PUMP STATION
FUNCTION
Pumps are used to increase the pressure of water in a pipeline
to overcome static and dynamic lift requirements. Multiple
pumps are grouped at pump stations with a common suction
manifold and often a common header manifold, although splitting
the output of a pump station is sometimes used where different
discharge head requirements are present for separated hydraulic
parts of the distribution network. Large water pumps tend to be centrifugal, with either horizontal or vertical shafts to the motive drive and split cases to make maintenance of the large impellors easier.
Pumps at a single pump station can be equally sized, mixed in size in terms of either head or flow characteristics, and have a wide variety of motive sources. Typically, electric motors are used to drive pumps but systems with gas engines, diesel engines, variable speed electric drives, and even hydro-power are commonly found.
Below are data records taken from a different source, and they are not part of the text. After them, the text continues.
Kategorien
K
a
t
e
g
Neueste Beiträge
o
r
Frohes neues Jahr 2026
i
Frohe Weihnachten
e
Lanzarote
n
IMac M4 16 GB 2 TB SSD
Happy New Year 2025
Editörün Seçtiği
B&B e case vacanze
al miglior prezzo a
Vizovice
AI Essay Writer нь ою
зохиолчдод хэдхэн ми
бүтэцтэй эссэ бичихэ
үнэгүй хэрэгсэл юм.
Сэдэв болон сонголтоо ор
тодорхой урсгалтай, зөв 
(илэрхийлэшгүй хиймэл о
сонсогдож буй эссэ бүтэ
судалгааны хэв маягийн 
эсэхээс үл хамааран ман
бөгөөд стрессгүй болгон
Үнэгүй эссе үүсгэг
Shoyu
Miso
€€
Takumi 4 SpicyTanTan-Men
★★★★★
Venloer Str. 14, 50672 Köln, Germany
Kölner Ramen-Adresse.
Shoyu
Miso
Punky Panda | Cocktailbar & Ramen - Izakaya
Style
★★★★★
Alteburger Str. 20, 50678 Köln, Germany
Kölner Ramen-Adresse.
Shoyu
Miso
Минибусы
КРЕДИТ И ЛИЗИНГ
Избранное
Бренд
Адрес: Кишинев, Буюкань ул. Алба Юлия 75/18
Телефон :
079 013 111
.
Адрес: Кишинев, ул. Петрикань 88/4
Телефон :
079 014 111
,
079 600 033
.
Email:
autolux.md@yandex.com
Pump stations have many possible duties, including:
Raw Water Pumping
Pumps deliver raw water from a variety of sources, such as rivers and lakes. They may supply a treatment plant directly, or transfer water into embankment storage ponds to allow turbidity to settle out. These tend to be low head, high volume pumps, lifting water only a short distance to the plant. Aquifer pumps (wells) are another common form of raw water pump, but they can have very significant static head requirements, sometimes hundreds of meters. They require multistage pump units on a common shaft to achieve the discharge head required.
Interstage Pumping
Pumps are used in treatment plants where gravity alone is not sufficient to provide the head or flow to get water through the entire treatment process.
Clear Water Tank or High Lift Pumps
These are the first of the treated water pumps and are used where the treatment plant is below the hydraulic grade line of the distribution network. They provide the initial head in the distribution network. These tend to be very large centrifugal pumps with high efficiency electric motors. These pumps are often the largest single energy users in an entire source-to-tap water network.
Booster Pumps
Rather than lifting all water from a treatment plant to a pressure high enough to serve the highest customer, it is preferable to split a distribution network into pressure zones and only raise the actual water required by the customers in the highest pressure zone. Booster pumps draw off the pipe network or from intermediary storage to a pressure suitable for the last customer.
BENEFITS
Splitting a distribution system into pressure zones and only pumping what is needed for the higher zones reduces the amount of pumps and pumping required, while also reducing energy consumption. Variable speed-driven pumps allow a greater range of flexibility in both discharge flow and head than a pump station or fixed speed pumps and can often replace combinations of fixed speed pumps at a single pump station.
SYSTEM REQUIREMENTS
Selecting pumps to operate efficiently and effectively requires considerable technical skill and forecasting, hydraulic modelling and planning. Treated water pumps can operate for many decades and must cope with changing distribution network demand and discharge pressures during that time. Selecting a pump to operate at the Best Efficiency Point (BEP) works best if the pump station supplies a top-filled tank directly with no intermediary demand. In all other cases, trade-offs must be made between varying head and flow (i.e. the system curve of the network into which the pump is delivering).